Patient Rights and Responsibilities

Patient Rights

Receive Reasonable and Necessary Medical Care

  • When able, the hospital must make a reasonable response to your request for care, regardless of race, religion, sex, color, national origin, sexual orientation, gender identity or ability to pay. The hospital will provide evaluation, treatment and referral to other sources of care as medically needed.
  • When medically advisable, you may be transferred to another facility. This will happen only after you have received complete information about the need for the transfer and other options. You will be informed of risks, benefits and options. You will not be transferred until the other facility agrees to accept you.
  • You have the right to request, accept or reject measures and treatment necessary to relieve pain and suffering in accordance with customary medical practice.
  • You have the right to information about your continuing healthcare needs in the form of discharge instructions.
  • You and your family have the right to be involved in your treatment and the plan of care. You have the right to be informed of that plan of care.
  • You have the right to information about Advance Directives (living will and/or medical power of attorney). These documents may express your choices about medical care. These documents may also identify your choice of someone to be your decision maker if you cannot make decisions for yourself.

Refusal of Care

  • You may refuse treatment to the extent permitted by law and you will be informed of the medical results of that action. If you refuse a recommended treatment, you will be fully informed of potential outcomes. You will also receive other needed and available care, if you agree, and will be referred to other care options as needed.

Respect and Privacy

  • You have the right to be treated with respect, dignity and consideration at all times.
  • You have the right to receive treatment in privacy. Whenever possible, you will receive care out of sight of other patients, visitors and employees. You have the right to expect that only individuals involved in your care or in education programs that are part of the hospital's mission will discuss your condition.
  • Information that identifies you and your condition is confidential. Maryland law or federal regulation limits disclosure of such information. Generally, your medical information is available to hospital employees and others associated with your care. With limited exceptions set forth in the law, your records cannot be released to others, unless we have your permission.
  • You have the right to be involved in every aspect of your care. To support that involvement, MedStar Franklin Square offers counseling, pain management and other comfort care measures.

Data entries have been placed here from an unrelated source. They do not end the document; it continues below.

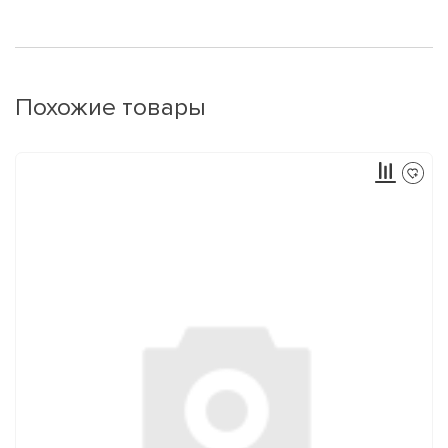
Похожие товары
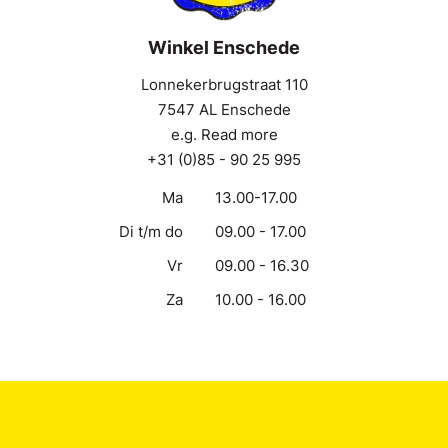
Winkel Enschede
Lonnekerbrugstraat 110
7547 AL Enschede
e.g. Read more
+31 (0)85 - 90 25 995
Ma
13.00-17.00
Di t/m do
09.00 - 17.00
Vr
09.00 - 16.30
Za
10.00 - 16.00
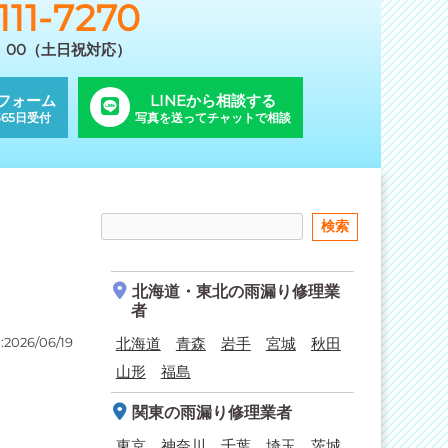
111-7270
9：00（土日祝対応）
フォーム
LINEから相談する
65日受付
写真を送ってチャットで相談
北海道・東北
の雨漏り修理業
者
2026/06/19
北海道
青森
岩手
宮城
秋田
山形
福島
関東
の雨漏り修理業者
東京
神奈川
千葉
埼玉
茨城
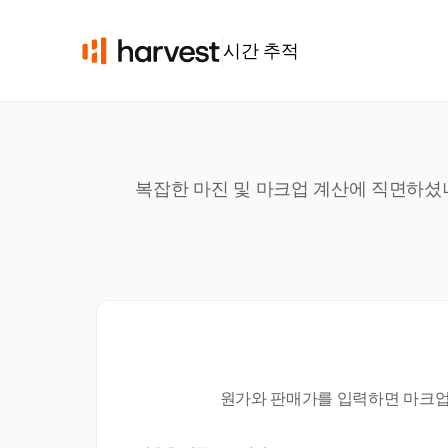
시간 추적
복잡한 마진 및 마크업 계산에 직면하셨나
원가와 판매가를 입력하면 마크업률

  • You have the right to current information about your diagnosis, treatment and prognosis in terms you can understand. When a patient is not physically or mentally able to understand this information, it must be made available to the legally identified person making decisions on your behalf.
  • You have the right to review your medical records with the doctor. You also have the right to have the information explained, except when restricted by law.
  • You have the right to information necessary to give informed consent to any elective treatment or procedure. You have the right to know about the significant risks and benefits, probable length of treatment, your recuperation time, and options for care.
  • In life-threatening emergencies, you may need to receive treatment before consent is obtained.
  • You have the right to see and obtain a copy of your health record. View the General Medical Records Release Authorization form.
    • You may also submit your Medical Records Release Authorization online through your myMedStar patient portal account at
  • You also have the right to know the names and roles of everyone involved in your care.
  • You have the right to information about any relationship that the hospital may have with other healthcare and educational institutions as it relates to your care.
  • You have the right to receive, examine and obtain an explanation of your bill, regardless of the source of payment.
  • You have the right to a safe environment.
  • You have the right to access protective services (services that determine the need for protective intervention, correction of hazardous living conditions, investigation of abuse, neglect, etc.)
  • You have a right to obtain a list of disclosures we have made.

Patient Responsibilities

  • Showing consideration to other patients and staff. This includes respecting other patients' privacy and their need for quiet in order to rest and recuperate. Failure to comply may result in administrative discharge.
  • Telling us everything about your current condition and past medical history. This includes information about any prescription and non-prescription medications you are taking.
  • Letting your doctor and nurse know whether you have an Advance Directive (living will, medical power of attorney). Advance Directives include information about your wishes regarding care decisions should you become unable to make decisions for yourself. You must supply a copy to the hospital.
  • Being available for treatment and medications.
  • Providing accurate information and/or making necessary correspondence for prompt payment.
  • Providing accurate information and/or making necessary arrangements for prompt payment of bills.
  • Asking questions when you do not understand information or instructions. If you believe you cannot follow through with your treatment, you are responsible for informing your healthcare team.